Can the Palestinians Compromise Any More Than They Already Have?

Published May 3rd, 2017 - 02:46 GMT
Palestinian president Mahmoud Abbas. (AFP/file)
Palestinian president Mahmoud Abbas. (AFP/file)

US president Donald Trump hosts Palestinian president Mahmoud Abbas in Washington today. Trump came to power promising that he would achieve the ‘ultimate deal’ and bring peace to Israel-Palestine.

Trump has laid the ground for today with meetings with the Israeli prime minister, Jordanian King, and Egyptian president. He dispatched his envoy for the peace process, Jason Greenblatt, to Ramallah and Jerusalem in March, where he reportedly impressed both sides. Jibril Rajoub, an important figure in Fatah, today penned an op-ed calling the Trump administration a “rare chance” for peace.

Other observers are sceptical, however, and the Palestinians themselves may come away disillusioned with the demands that are made of them. The reason? Each round of negotiations has put them in a worse and worse position, having made more and more concessions. That has often been their own fault, but also fundamentally represents the imbalance of an occupied people negotiating with their occupier.

So, with another round of negotiations imminent, can Abbas’ Palestinian government actually compromise on anything more?

Haaretz’s Barak Ravid, the Israeli paper’s well respected diplomatic correspondent, reported that the Palestinians were going to be asked to stop payments made to the families of those killed during the conflict with Israel, as well as to prisoners and their families. These payments have become an increasing focus of Israeli government advocacy, as they see them as proof that the Palestinian government supports ‘terror’.

The problem is that ‘martyrs’ and prisoners are two categories of people untouchable in Palestinian society. They are widely viewed as having made huge sacrifices in the struggle against the occupation, and any move that would be seen as hurting them or their families would provoke huge anger.

This is only more the case now that imprisoned Fatah leader Marwan Barghouti - often seen as a challenger for the Palestinian leadership - is a leading a mass hunger strike of Palestinian prisoners in Israeli jails. The strike has proved popular amongst the Palestinian public, with lots of media attention and solidarity actions. Any move against benefits for Prisoners whilst they are on strike would be disastrous PR for Abbas, who is already very unpopular.

Abbas may also be asked to drop his demand that the Israelis announce a freeze on settlement building before negotiations begin once more. This demand is in place because settlements have grown massively over the almost 25 years since the Oslo accords were signed - the agreement that was meant to pave the way for a Palestinian state after a five-year transition. Most Palestinians feel that the Israelis have used previous rounds of negotiations to simply carry on business as normal.
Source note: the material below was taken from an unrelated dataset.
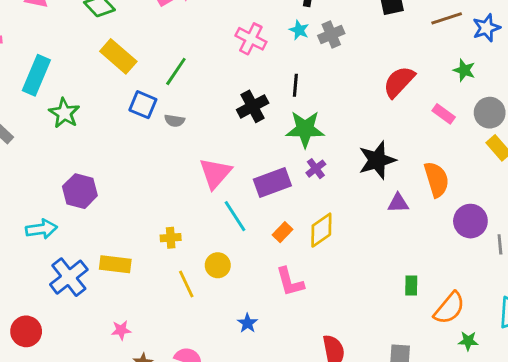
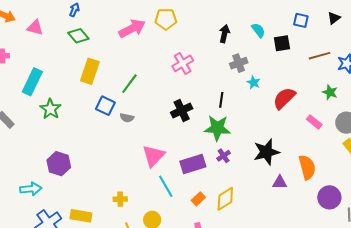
cyan star: (299, 30) -> (254, 82), moved
pink cross: (251, 39) -> (183, 63), turned 30
yellow rectangle: (118, 56) -> (90, 71), turned 65
black line: (295, 85) -> (221, 100), moved

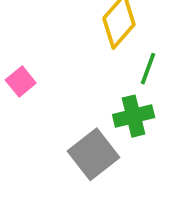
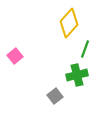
gray square: (93, 154) -> (55, 96), size x0.6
It could be that Abbas takes a gamble and decides to drop this demand for a freeze in exchange for a commitment from Trump that he will hold Netanyahu to “hold off on settlements a little bit”, as he famously asked the Israeli prime minister at their joint press conference in Washington in February.

Abbas will be wary, however, of appearing to capitulate too much at a time when the militant group Hamas is trying to appeal to those Palestinians who have become disillusioned with the Palestinian government’s cooperation with Israel. An addendum to their 1988 founding charter, released on Monday, watered down much of its harsh language. It was seen by some as an attempt to move closer to the positions of Fatah, in order to mop up the support Abbas’ party is losing.

Likewise, Trump may press Abbas over incitement by officials in his government. The Israeli government identified this - rather than frustration with the occupation - as the major reason behind an October 2015 upsurge in violence. In the eyes of Israel and its supporters, the incitement shows that the Palestinians are not a true ‘partner for peace’, because they are antisemites and supporters of violence.

This is despite the fact that the Israeli security establishment has consistently praised the Palestinian government for working with them to tamp down violence - and although they would not say it, suppress dissent - in the West Bank. It therefore seems that the incitement is often a case of talking tough for a domestic audience, a smokescreen for a government that is actually cooperating with Israel on every level: a policy deeply distasteful to many Palestinians.

It is doubtful therefore whether the incitement is a real political stumbling block or simply an excuse for an Israeli government that has not shown any inclination to make concessions necessary to achieve a peace deal.

The test for whether Trump really can make a deal, then, will be whether he can force those concessions from Israel, which enjoys a position of strength unique in its history, without having to force the Palestinians to do things that they simply cannot, because of domestic politics.

After the signing of the Oslo agreement in 1993, the great Palestinian scholar Edward Said wrote that the accords revealed the “truly astonishing proportions of the Palestinian capitulation.” Whether there is any room left at home for Abbas to make a capitulation of a similar magnitude this time round does not appear likely.